• Problem requirements: Beginning at the line that holds "ΚΑΛΑΘΟΣΦΑΙΡΑ", restate each line exactly through the final line of the records. Include both of those lines.

• Records for processing:
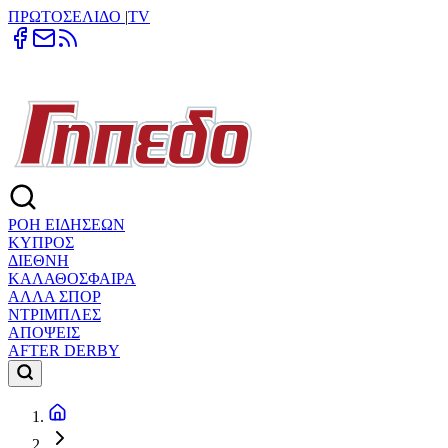
ΠΡΩΤΟΣΕΛΙΔΟ
|
TV
ΡΟΗ ΕΙΔΗΣΕΩΝ
ΚΥΠΡΟΣ
ΔΙΕΘΝΗ
ΚΑΛΑΘΟΣΦΑΙΡΑ
ΑΛΛΑ ΣΠΟΡ
ΝΤΡΙΜΠΛΕΣ
ΑΠΟΨΕΙΣ
AFTER DERBY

• Written answer:
ΚΑΛΑΘΟΣΦΑΙΡΑ
ΑΛΛΑ ΣΠΟΡ
ΝΤΡΙΜΠΛΕΣ
ΑΠΟΨΕΙΣ
AFTER DERBY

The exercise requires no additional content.